The slightly comical rhinos, which took the assemblage largely by surprise, must have evoked strong words both pro and con. Only two statements have survived these fifteen years. George B. Agassiz, Chairman of the Corporation in that year, was reticent at first, but finally said, "they are perfectly stunning and make a most impressive entrance to the building."
The other man--President emeritus Lowell--had unveiled the figures himself, but refused any comment. He wistfully advised the press "I don't say anything nowadays. I just look on from the sidelines."

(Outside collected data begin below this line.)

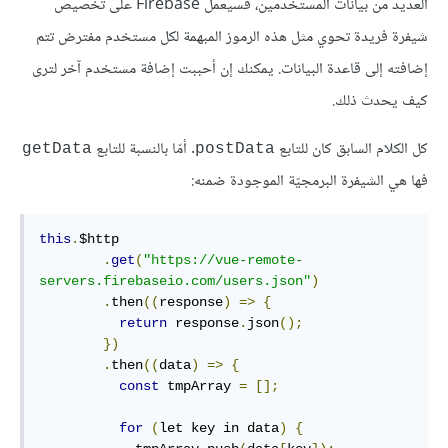
العديد من بيانات المستخدمين، فسيعمل Firebase على تخصيص
شيفرة فريدة تحوي مثل هذه الرموز المبهمة لكل مستخدم مفترض تتم
إضافته إلى قاعدة البيانات. يمكنك إن أحببت إضافة مستخدم آخر لترى
كيف يحدث ذلك.
كل الكلام السابق كان للتابع
. أمّا بالنسبة للتابع
getData
postData
فها هي الشيفرة البرمجيّة الموجودة ضمنه:
this
.
$http

.
get
(
"https://vue-remote-
servers.firebaseio.com/users.json"
)
.
then
((
response
)
=>
{
return
 response
.
json
();
})
.
then
((
data
)
=>
{
const
 tmpArray 
=
[];
for
(
let key in data
)
{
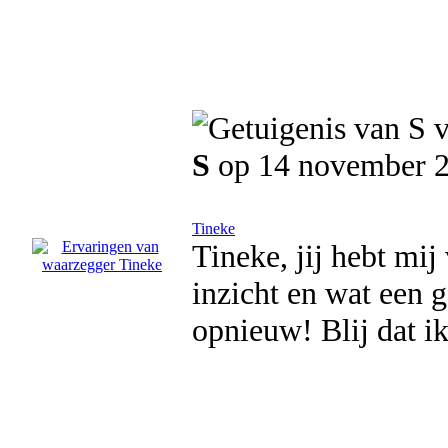
S
op 14 november 
Tineke
Tineke, jij hebt mi
inzicht en wat een g
opnieuw! Blij dat i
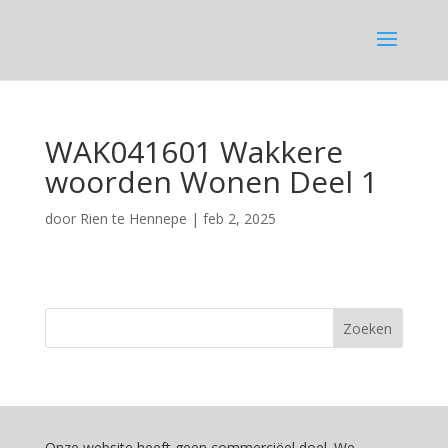
WAK041601 Wakkere
woorden Wonen Deel 1
door
Rien te Hennepe
|
feb 2, 2025
Onze website heeft geen commerciëel doel. We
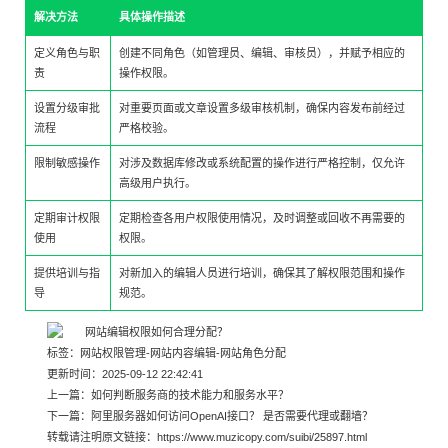
解决方法
具体操作描述
定义角色与职
创建不同角色（如管理员、编辑、审核员），并赋予相应的
责
操作权限。
设置分级审批
对重要页面或文章设置多级审核机制，确保内容发布前经过
流程
严格校验。
限制敏感操作
对涉及数据库修改或系统配置的操作进行严格控制，仅允许
高级用户执行。
定期审计权限
定期检查各用户权限使用情况，及时调整或回收不再需要的
使用
权限。
提供培训与指
对新加入的编辑人员进行培训，确保其了解权限范围和操作
导
规范。
标签：
网站权限管理
-
网站内容编辑
-
网站角色分配
更新时间：2025-09-12 22:42:41
上一篇：
如何判断服务商的技术能力和服务水平？
下一篇：
阿里服务器如何访问OpenAI接口？ 是否需要代理或翻墙？
转载请注明原文链接：
https://www.muzicopy.com/suibi/25897.html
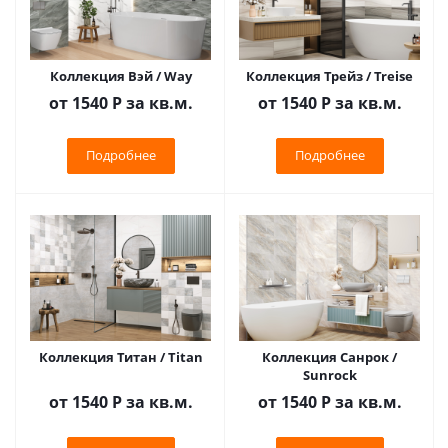
Коллекция Вэй / Way
Коллекция Трейз / Treise
от 1540
Р
за кв.м.
от 1540
Р
за кв.м.
Подробнее
Подробнее
Коллекция Титан / Titan
Коллекция Санрок /
Sunrock
от 1540
Р
за кв.м.
от 1540
Р
за кв.м.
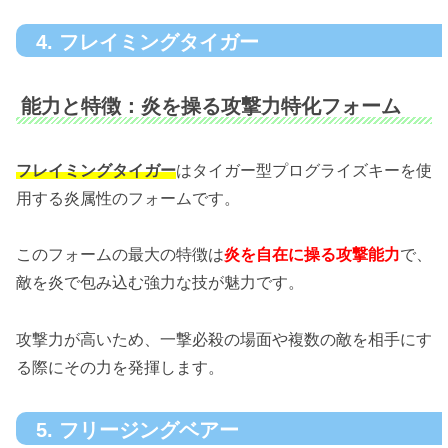
4. フレイミングタイガー
能力と特徴：炎を操る攻撃力特化フォーム
フレイミングタイガー
はタイガー型プログライズキーを使
用する炎属性のフォームです。
このフォームの最大の特徴は
炎を自在に操る攻撃能力
で、
敵を炎で包み込む強力な技が魅力です。
攻撃力が高いため、一撃必殺の場面や複数の敵を相手にす
る際にその力を発揮します。
5. フリージングベアー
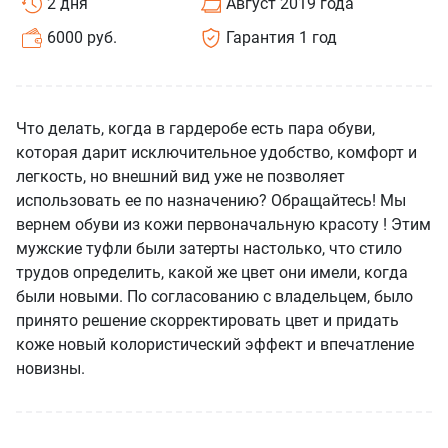
2 дня
Август 2019 года
6000 руб.
Гарантия 1 год
Что делать, когда в гардеробе есть пара обуви,
которая дарит исключительное удобство, комфорт и
легкость, но внешний вид уже не позволяет
использовать ее по назначению? Обращайтесь! Мы
вернем обуви из кожи первоначальную красоту ! Этим
мужские туфли были затерты настолько, что стило
трудов определить, какой же цвет они имели, когда
были новыми. По согласованию с владельцем, было
принято решение скорректировать цвет и придать
коже новый колористический эффект и впечатление
новизны.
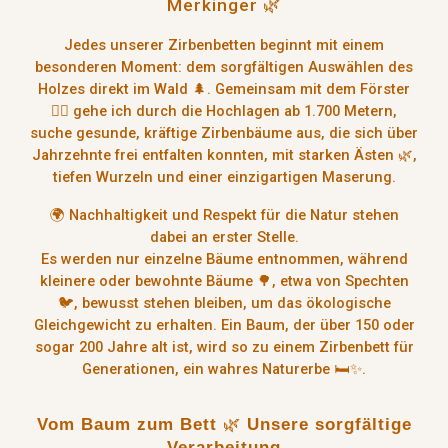
Merkinger 🌿
Jedes unserer Zirbenbetten beginnt mit einem
besonderen Moment:
dem sorgfältigen Auswählen des
Holzes direkt im Wald
🌲. Gemeinsam mit dem Förster
👷‍♂️ gehe ich durch die Hochlagen ab
1.700 Metern
,
suche
gesunde, kräftige Zirbenbäume
aus, die sich über
Jahrzehnte frei entfalten konnten, mit starken Ästen 🌿,
tiefen Wurzeln und einer einzigartigen Maserung.
🌍 Nachhaltigkeit und Respekt für die Natur stehen
dabei an erster Stelle.
Es werden nur einzelne Bäume entnommen, während
kleinere oder bewohnte Bäume 🌳, etwa von Spechten
🐦, bewusst stehen bleiben, um das ökologische
Gleichgewicht zu erhalten.
Ein Baum, der über 150 oder
sogar 200 Jahre alt ist
, wird so zu einem
Zirbenbett für
Generationen, ein wahres Naturerbe
🛏️✨.
Vom Baum zum Bett
🌿
Unsere sorgfältige
Verarbeitung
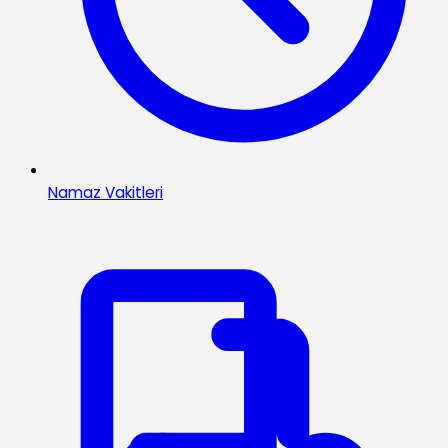
Namaz Vakitleri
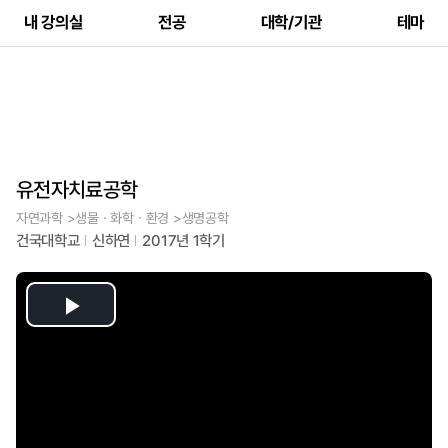
내 강의실
전공
대학/기관
테마
유전자치료공학
자연과학 >생물ㆍ화학ㆍ환경 >생명공학
건국대학교
신하연
2017년 1학기
Play
Video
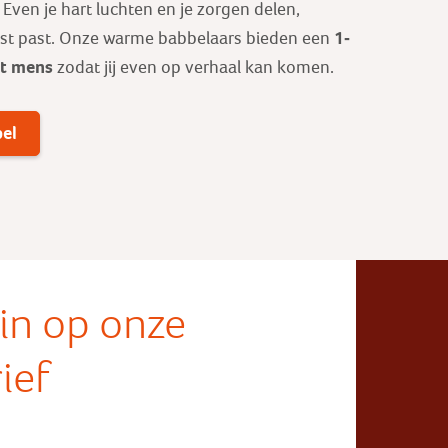
ven je hart luchten en je zorgen delen,
1-
est past. Onze warme babbelaars bieden een
ot mens
zodat jij even op verhaal kan komen.
bel
e in op onze
ief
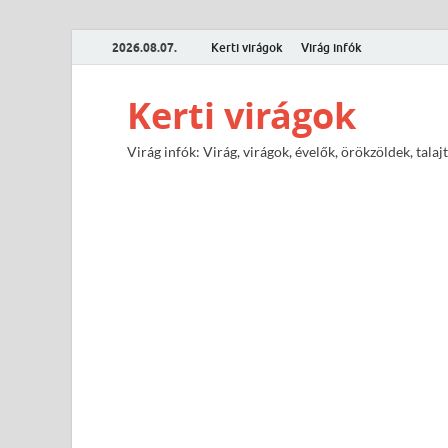
2026.08.07.
Kerti virágok
Virág infók
Kerti virágok
Virág infók: Virág, virágok, évelők, örökzöldek, tal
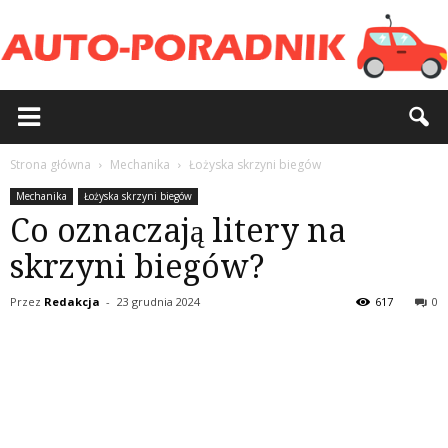
Strona główna
Mechanika
Łożyska skrzyni biegów
Mechanika
Łożyska skrzyni biegów
Co oznaczają litery na
skrzyni biegów?
Przez
Redakcja
-
23 grudnia 2024
617
0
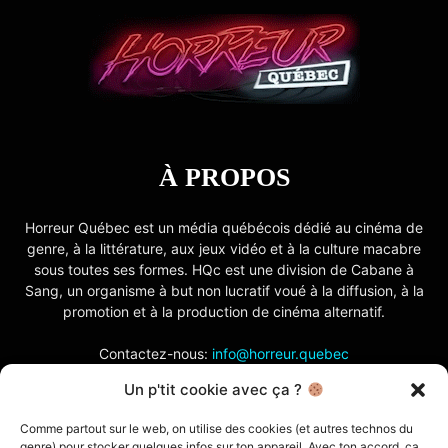
À PROPOS
Horreur Québec est un média québécois dédié au cinéma de
genre, à la littérature, aux jeux vidéo et à la culture macabre
sous toutes ses formes. HQc est une division de Cabane à
Sang, un organisme à but non lucratif voué à la diffusion, à la
promotion et à la production de cinéma alternatif.
Contactez-nous:
info@horreur.quebec
Un p'tit cookie avec ça ?
SUIVEZ NOUS
Comme partout sur le web, on utilise des cookies (et autres technos du
genre) pour stocker quelques infos sur ton appareil. Avec ton accord, ça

Both men would have had even less cause for comment had two students succeeded that morning in placing white porcelain bedpans underneath the figures. An alert University policeman apprehended the students while they were trying to slip the objects under the canvas coverings.
Since the unveiling the rhinos have suffered a dull existence. The young men of the Ivy League who arrive periodically with cans of paint always head for John Harvard; as a matter of record no one has molested the beasts since the bedpan attempt was squelched. That is, not until the time last week a bio student dropped his box lunch on the steps, covering Victoria's big toe with egg salad.